Trying to decipher the complicated parking ordinances is confusing, and even legal parking is inconvenient, said Thompson, who has a parking permit in Lot 91.

"I know my girlfriend used my car, and I'm not comfortable that she has to walk half a mile in the dark back to her dorm," he said. "I don't think it's safe to park that far away."

The parking enforcers also worry about their safety.

In his one-month tenure on the force, Kendall said he was approached twice and only seriously threatened one of those times.

"The first time I was fairly certain it wasn't going to escalate," he said. "The second time, I was fairly certain it was going to escalate.

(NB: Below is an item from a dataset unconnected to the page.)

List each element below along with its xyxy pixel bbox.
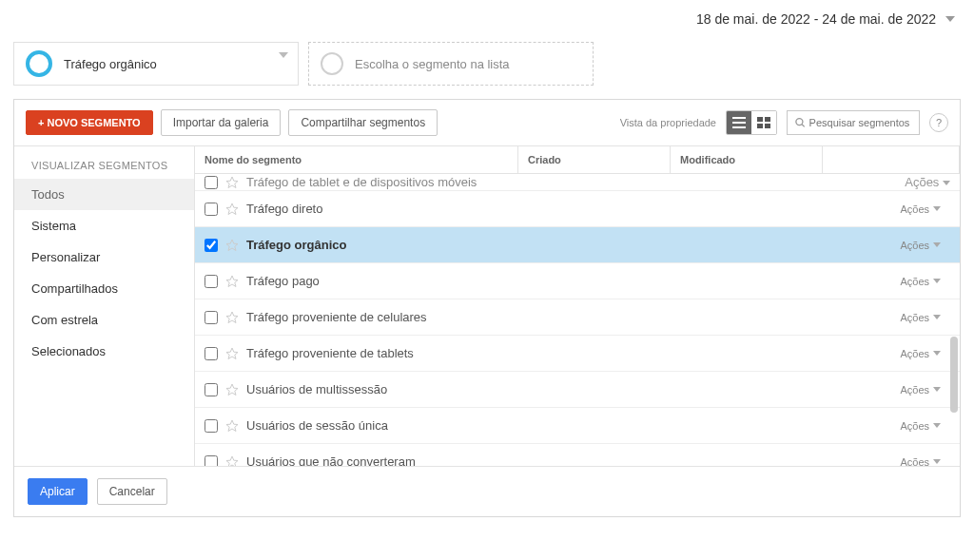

The guy was trying to talk to us to get us to stay near the car until his friend got back, but we didn't wait around or anything."

There are 27 students who work as enforcers and cruise campus in six Dodge Dakotas, which are being replaced with newer, silver models, Forman said.

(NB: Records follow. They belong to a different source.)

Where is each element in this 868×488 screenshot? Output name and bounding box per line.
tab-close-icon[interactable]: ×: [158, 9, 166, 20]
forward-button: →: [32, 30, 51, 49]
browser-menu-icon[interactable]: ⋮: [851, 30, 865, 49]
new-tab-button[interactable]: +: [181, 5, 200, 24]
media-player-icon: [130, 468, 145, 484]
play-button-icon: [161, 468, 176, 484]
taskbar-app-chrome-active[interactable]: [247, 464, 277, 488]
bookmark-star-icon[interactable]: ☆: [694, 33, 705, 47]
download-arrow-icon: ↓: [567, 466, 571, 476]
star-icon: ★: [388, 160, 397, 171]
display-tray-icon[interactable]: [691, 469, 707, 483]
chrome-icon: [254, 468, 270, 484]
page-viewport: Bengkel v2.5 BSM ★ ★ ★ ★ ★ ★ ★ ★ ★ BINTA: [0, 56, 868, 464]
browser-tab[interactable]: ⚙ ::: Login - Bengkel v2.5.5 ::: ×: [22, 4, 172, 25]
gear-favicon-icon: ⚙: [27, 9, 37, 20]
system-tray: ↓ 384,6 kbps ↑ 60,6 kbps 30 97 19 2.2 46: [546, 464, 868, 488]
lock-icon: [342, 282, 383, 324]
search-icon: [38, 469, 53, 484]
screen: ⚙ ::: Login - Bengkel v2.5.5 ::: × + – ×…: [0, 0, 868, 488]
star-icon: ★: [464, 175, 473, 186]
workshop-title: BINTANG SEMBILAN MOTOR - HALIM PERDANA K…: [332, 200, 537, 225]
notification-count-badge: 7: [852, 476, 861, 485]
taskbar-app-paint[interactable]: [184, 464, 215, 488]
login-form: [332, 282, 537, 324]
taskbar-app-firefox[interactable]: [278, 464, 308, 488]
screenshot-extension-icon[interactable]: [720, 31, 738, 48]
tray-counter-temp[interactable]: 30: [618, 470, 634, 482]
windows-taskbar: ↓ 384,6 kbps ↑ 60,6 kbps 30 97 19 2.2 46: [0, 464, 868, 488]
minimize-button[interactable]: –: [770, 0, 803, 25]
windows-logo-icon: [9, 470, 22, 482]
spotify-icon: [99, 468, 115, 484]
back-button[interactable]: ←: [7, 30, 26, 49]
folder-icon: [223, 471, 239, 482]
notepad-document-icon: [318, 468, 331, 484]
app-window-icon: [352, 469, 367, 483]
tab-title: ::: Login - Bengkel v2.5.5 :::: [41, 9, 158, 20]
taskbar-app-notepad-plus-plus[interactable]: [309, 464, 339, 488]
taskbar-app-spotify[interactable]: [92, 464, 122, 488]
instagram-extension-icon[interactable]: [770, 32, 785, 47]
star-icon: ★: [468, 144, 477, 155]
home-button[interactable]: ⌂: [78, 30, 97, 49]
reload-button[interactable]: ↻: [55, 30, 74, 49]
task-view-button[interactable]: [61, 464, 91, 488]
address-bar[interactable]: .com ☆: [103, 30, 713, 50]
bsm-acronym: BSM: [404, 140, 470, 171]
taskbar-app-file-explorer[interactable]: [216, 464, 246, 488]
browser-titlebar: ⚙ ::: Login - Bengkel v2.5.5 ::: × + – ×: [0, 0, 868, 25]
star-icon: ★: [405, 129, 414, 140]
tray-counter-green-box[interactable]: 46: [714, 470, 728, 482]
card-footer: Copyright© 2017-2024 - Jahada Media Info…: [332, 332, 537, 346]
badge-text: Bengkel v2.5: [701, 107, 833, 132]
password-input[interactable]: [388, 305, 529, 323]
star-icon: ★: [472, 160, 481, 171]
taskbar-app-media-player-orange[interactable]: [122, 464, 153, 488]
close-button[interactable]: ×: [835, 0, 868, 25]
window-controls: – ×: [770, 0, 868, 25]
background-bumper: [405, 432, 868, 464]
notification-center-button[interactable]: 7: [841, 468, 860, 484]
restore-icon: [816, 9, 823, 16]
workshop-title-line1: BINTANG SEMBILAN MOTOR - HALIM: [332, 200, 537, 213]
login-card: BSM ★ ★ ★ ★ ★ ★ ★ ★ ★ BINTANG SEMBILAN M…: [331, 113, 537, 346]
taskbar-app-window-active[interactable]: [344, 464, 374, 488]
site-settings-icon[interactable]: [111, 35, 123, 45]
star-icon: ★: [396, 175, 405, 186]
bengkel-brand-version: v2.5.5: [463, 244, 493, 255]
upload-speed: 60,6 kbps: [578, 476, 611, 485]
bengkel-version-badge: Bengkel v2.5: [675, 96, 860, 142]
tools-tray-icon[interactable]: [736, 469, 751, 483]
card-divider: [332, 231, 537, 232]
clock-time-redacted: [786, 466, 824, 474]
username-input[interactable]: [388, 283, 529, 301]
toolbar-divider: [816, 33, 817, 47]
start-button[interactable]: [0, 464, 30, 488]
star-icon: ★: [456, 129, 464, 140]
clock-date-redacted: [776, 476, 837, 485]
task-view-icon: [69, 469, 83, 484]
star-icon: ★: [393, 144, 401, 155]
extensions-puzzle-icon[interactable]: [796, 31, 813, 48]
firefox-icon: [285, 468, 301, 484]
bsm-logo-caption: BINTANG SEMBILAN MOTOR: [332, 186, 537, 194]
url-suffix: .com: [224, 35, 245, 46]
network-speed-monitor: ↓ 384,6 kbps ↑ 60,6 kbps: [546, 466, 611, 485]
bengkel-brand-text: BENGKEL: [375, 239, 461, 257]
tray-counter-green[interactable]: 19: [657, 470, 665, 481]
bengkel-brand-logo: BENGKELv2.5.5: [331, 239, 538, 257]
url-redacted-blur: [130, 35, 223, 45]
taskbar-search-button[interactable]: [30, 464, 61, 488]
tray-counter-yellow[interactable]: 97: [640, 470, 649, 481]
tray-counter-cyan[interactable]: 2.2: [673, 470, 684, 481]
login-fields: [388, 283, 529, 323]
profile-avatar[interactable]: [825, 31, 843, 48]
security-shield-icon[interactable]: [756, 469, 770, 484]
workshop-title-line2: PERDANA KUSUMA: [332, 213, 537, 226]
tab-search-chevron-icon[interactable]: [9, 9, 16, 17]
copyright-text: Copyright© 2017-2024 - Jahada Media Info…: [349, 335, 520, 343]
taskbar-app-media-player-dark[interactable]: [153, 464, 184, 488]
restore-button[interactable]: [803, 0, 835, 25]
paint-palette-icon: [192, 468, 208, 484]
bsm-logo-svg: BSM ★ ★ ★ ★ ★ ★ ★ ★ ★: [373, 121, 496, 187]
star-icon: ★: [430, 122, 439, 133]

The students carry a radio in case they get into trouble, and the trucks are equipped with automatic windows and locks, she said.

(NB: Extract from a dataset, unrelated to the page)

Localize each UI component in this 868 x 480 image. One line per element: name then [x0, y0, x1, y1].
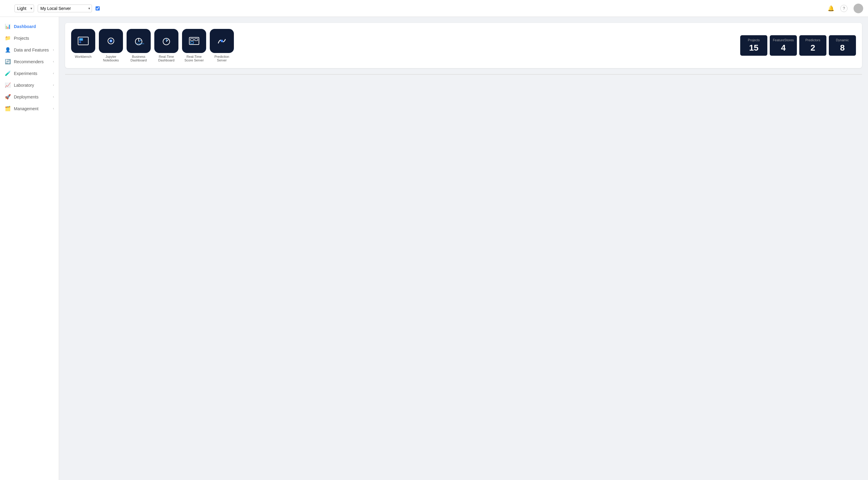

"We've had someone come out with a crow bar and threaten a student," Forman said. "The student got into the car, rolled up the windows and locked the door, then used the radio for help."

Campus is broken up into four zones with an enforcer in each zone all day, Forman said. One vehicle is assigned solely to the Shaw Ramp, she said.

The enforcers don't have quotas, but the people at parking services know about how many tickets they should be handing out, Kendall said.

"There is never a shortage of people who are parked illegally, but they never name a number," he said.

"They have a number they know is typical — it's not like if you don't hit that number, you're fired, but they know what to expect. They know if you're just driving around in a truck or if you're actually doing your job."

It's easy to get angry with parking enforcers when you hear about students who run to their parking meters only to find someone there waiting for the time to expire, Thompson said.

"If you want to get nitpicky with the rules, I guess students aren't always following them," he said. "But just give students a little bit of leeway — they don't have money pouring out of their ears."

Kendall, who has a car on campus, said when he parks illegally, he's not surprised to find a ticket on his windshield.

"It just seemed to me most of the students who had a problem with enforcers thought the check they write to pay the fine went directly to our pockets," he said.

"There's nothing personal about it at all. We're just doing our job."